Eimsbüttel (/de/) is one of the 104 quarters in the Eimsbüttel borough of Hamburg, Germany. In 2020 the population was 57,593.

==History==
On March 1, 2008 the Eimsbüttel quarter lost a part of its area to form the quarter Sternschanze in the borough Altona.

==Geography==
In 2006 according to the statistical office of Hamburg and Schleswig-Holstein, the quarter Eimsbüttel has an area of 3,2 km^{2}.

==Politics==
These are the results of Eimsbüttel in the Hamburg state election:

| State Election | Greens | SPD | Left | CDU | FDP | Volt | AfD | Others |
|---|---|---|---|---|---|---|---|---|
| 2020 | 40,3 % | 27,8 % | 15,7 % | 04,3 % | 03,0 % | 02,2 % | 02,2 % | 04,5 % |
| 2015 | 24,9 % | 39,6 % | 15,1 % | 07,3 % | 04,9 % | – | 02,6 % | 05,6 % |
| 2011 | 23,1 % | 46,6 % | 09,5 % | 10,1 % | 03,9 % | – | – | 06,8 % |
| 2008 | 19,5 % | 39,6 % | 08,7 % | 26,5 % | 03,6 % | – | – | 02,1 % |
| 2004 | 28,4 % | 33,3 % | – | 28,9 % | 02,3 % | – | – | 07,2 % |

==Demographics==
In 2006, there were 54,702 people living in Eimsbüttel. The population density is 16930 PD/sqkm. 10.6% were children under the age of 18, and 16.2% were 65 years of age or older. 14% were resident aliens. 2,710 people were registered as unemployed.

In 1999, there were 36,479 households, out of which 12.3% had children under the age of 18 living with them and 60.5% of all households were made up of individuals.
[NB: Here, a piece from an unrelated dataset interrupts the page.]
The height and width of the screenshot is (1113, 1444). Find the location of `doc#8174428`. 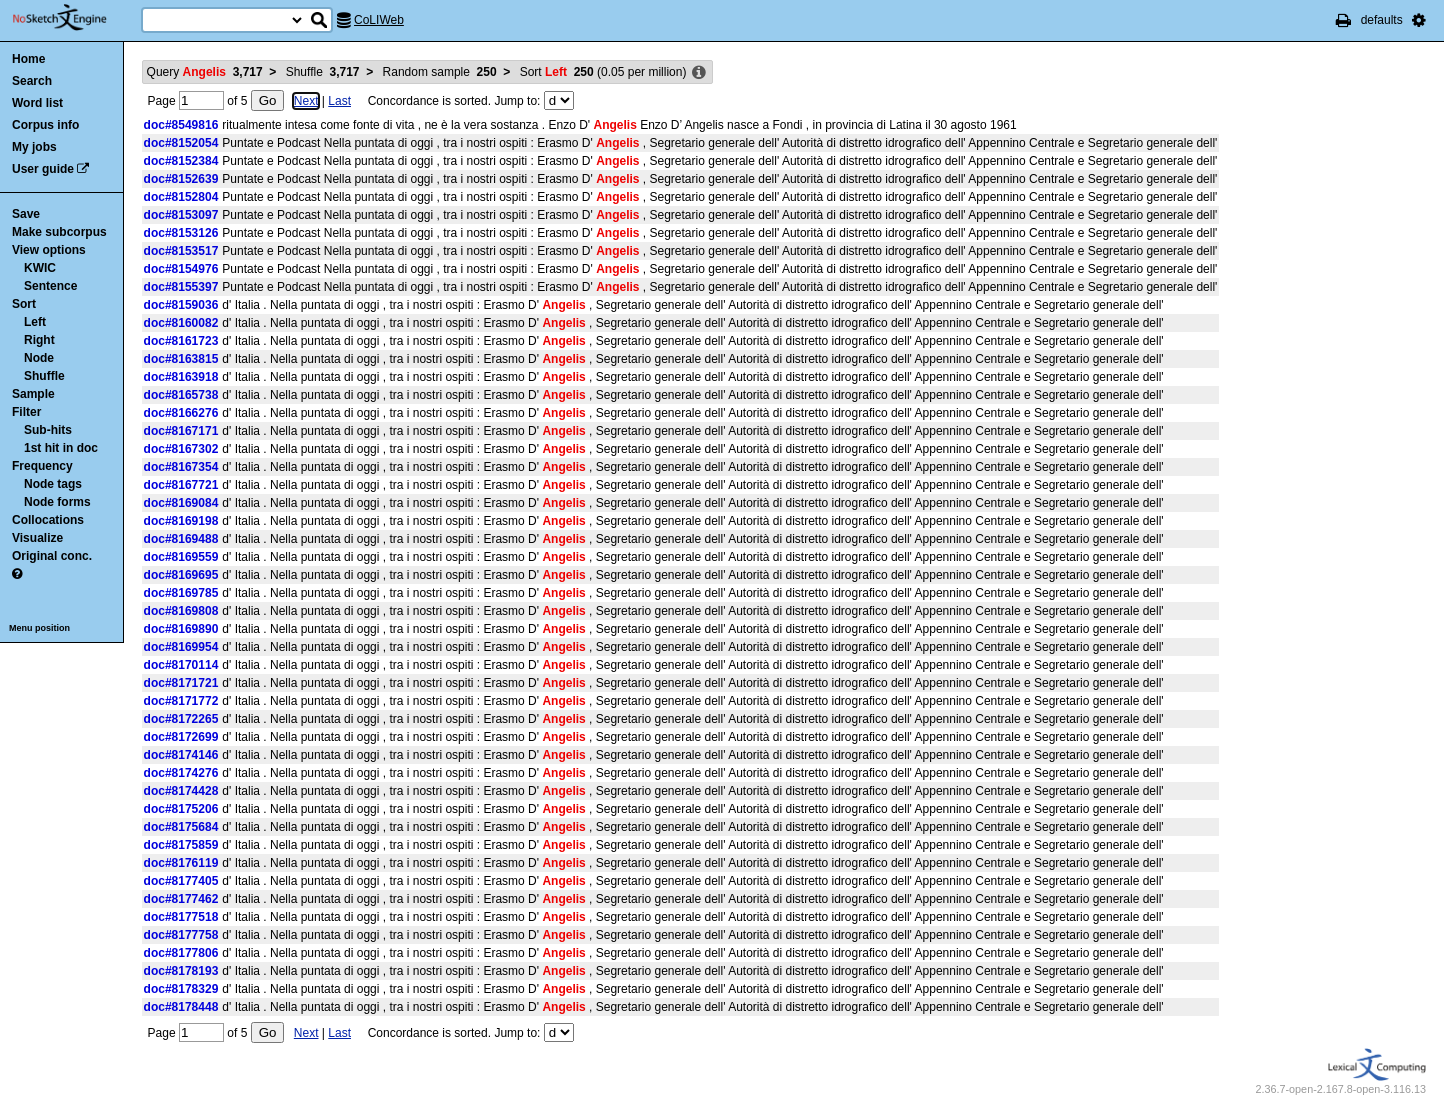

doc#8174428 is located at coordinates (181, 791).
The average household size was 1.59.

==Education==
There were 8 elementary schools and 3 secondary schools in the quarter Eimsbüttel.

==Infrastructure==

===Health systems===
There were 52 day-care centers for children, 202 physicians in private practice and 16 pharmacies.

===Transportation===
The quarter is serviced by the rapid transit system of the underground railway.

According to the Department of Motor Vehicles (Kraftfahrt-Bundesamt), in the quarter Eimsbüttel 16,871 private cars were registered (311 cars/1000 people). There were 244 traffic accidents total, including 205 traffic accidents with damage to persons.